Responses were compiled here, and PIA National’s feedback is available here. Specifically, we noted that many of our members are already subject to state-specific versions of the National Association of Insurance Commissioners (NAIC) Insurance Data Security Model Law created in October 2017, and subsequently passed in South Carolina, Ohio, and Michigan (and, since then, Mississippi).
We urged Congress to permit this issue to continue to be regulated at the state rather than the federal level. State legislators and regulators will always have a more thorough understanding of local insurance issues than federal lawmakers. Insurance agents’ and their agencies’ available resources vary greatly across the country; the biggest benefit of having this issue regulated at the state or local level is the degree of understanding and flexibility each state has thus far been willing to demonstrate to the agents doing business in that state.
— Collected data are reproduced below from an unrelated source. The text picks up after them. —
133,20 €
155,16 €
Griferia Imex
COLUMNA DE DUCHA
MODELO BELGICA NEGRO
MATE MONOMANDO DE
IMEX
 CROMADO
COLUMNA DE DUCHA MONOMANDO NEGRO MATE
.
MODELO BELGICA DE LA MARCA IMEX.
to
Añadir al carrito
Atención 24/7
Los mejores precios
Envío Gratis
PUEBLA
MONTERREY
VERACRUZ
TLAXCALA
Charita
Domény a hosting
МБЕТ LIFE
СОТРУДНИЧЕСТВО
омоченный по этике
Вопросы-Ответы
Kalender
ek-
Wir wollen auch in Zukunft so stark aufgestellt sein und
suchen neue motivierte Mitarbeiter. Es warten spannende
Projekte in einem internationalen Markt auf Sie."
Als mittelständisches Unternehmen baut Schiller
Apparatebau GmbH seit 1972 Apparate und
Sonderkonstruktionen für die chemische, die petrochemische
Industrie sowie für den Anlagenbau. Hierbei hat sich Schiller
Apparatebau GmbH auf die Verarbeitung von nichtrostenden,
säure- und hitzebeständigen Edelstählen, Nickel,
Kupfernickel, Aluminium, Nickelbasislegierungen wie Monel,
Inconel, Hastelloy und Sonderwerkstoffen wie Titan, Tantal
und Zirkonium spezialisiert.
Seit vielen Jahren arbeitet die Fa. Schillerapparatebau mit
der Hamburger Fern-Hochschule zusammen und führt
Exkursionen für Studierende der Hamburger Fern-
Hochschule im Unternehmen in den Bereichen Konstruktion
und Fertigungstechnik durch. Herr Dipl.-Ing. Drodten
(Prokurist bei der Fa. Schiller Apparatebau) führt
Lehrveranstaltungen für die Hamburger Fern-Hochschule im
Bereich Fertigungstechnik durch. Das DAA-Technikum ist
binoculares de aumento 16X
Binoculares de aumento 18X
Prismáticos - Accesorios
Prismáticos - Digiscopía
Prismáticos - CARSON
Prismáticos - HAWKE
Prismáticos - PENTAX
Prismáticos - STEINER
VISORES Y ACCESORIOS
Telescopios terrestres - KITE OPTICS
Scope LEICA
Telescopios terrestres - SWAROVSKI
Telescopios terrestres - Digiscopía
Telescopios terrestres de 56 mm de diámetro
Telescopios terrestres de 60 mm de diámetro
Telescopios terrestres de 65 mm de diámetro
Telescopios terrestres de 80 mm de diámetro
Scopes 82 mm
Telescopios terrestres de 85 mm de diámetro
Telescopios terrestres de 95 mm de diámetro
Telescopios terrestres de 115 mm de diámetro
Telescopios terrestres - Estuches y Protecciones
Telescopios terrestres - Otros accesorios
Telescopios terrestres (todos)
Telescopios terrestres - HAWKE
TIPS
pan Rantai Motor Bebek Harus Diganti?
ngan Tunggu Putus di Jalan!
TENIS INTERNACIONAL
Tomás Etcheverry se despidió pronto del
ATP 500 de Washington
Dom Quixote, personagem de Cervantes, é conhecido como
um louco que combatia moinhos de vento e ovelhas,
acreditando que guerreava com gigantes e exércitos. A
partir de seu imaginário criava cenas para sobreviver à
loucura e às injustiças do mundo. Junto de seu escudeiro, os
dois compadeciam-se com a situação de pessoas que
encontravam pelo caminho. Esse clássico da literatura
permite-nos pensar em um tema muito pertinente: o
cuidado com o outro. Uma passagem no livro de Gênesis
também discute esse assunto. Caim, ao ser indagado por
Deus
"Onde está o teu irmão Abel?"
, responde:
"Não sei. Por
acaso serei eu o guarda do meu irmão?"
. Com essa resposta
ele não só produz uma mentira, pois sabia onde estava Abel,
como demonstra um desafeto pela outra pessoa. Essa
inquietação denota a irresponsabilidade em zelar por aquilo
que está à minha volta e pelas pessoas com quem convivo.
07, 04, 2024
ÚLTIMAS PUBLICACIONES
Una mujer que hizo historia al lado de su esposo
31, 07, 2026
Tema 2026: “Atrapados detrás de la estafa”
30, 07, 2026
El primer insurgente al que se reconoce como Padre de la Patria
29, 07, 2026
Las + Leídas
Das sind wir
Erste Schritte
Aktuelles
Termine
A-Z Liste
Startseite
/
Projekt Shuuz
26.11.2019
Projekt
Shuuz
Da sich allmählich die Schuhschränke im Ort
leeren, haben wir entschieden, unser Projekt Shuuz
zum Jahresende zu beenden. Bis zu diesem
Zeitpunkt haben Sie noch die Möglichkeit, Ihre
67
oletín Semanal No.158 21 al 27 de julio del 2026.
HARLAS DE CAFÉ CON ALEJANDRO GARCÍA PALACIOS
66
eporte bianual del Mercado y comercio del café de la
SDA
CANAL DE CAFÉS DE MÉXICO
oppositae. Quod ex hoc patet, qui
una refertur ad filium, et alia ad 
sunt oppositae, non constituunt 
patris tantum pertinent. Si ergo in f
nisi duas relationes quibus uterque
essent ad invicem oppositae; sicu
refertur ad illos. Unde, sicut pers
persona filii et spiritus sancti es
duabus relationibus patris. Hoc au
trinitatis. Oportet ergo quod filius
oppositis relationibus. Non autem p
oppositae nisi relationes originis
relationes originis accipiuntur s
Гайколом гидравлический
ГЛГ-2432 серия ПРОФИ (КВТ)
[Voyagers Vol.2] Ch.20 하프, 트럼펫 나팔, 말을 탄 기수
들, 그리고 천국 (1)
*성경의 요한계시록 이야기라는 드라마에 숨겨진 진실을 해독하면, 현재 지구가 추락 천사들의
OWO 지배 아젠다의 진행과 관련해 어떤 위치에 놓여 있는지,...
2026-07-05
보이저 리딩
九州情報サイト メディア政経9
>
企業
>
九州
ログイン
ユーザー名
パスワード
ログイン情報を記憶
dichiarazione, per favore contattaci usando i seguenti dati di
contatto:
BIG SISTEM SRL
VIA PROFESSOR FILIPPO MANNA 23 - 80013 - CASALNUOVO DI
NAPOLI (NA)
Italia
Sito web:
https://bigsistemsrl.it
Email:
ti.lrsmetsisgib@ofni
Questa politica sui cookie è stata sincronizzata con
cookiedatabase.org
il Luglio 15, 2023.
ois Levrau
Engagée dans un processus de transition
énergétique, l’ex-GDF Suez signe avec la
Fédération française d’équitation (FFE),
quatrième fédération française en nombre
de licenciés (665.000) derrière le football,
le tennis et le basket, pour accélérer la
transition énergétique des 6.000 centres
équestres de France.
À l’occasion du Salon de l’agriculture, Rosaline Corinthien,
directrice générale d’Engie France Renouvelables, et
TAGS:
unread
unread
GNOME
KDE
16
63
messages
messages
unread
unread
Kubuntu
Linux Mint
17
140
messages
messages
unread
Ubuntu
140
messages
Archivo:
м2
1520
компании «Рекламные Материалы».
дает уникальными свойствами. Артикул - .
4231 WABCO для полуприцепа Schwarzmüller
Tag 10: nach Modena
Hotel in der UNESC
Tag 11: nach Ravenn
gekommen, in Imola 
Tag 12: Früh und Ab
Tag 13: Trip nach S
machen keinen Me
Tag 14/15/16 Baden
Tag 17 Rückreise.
We continue to support flexible, risk-based proposals that recognize the risks to consumers and to independent agencies if a breach were to occur. For that reason, we encourage Congress to limit its involvement to the passage of a bill that protects sensitive consumer data using a harm trigger and other methods that are flexible, risk-based, and practical for small businesses. Any federal law should set a few parameters and remain sufficiently broad to allow states to fill in the details as appropriate.
PIA National also shared its many concerns regarding the treatment of agents’ relationships with third-party service providers. Small businesses, out of necessity, frequently enter into what are known as contracts of adhesion. Large companies serving as Third-Party Service Providers are going to be reticent to change their cybersecurity practices to reflect compliance with a law that applies only to some small businesses with which they interact. Small businesses rarely have the luxury of negotiating the details of their relationships with relatively large Third-Party Service Providers. Therefore, many small businesses will be subjected to whatever cybersecurity practices the Third- Party Service Provider already offers, whether those practices meet the standards set forth by the federal government. PIA National is also concerned that a federal law will impose unrealistic burdens on small business owners like those that own independent insurance agencies.
We’re looking forward to continuing to work with the staff and members on the Senate Banking Committee on the important issue of data security.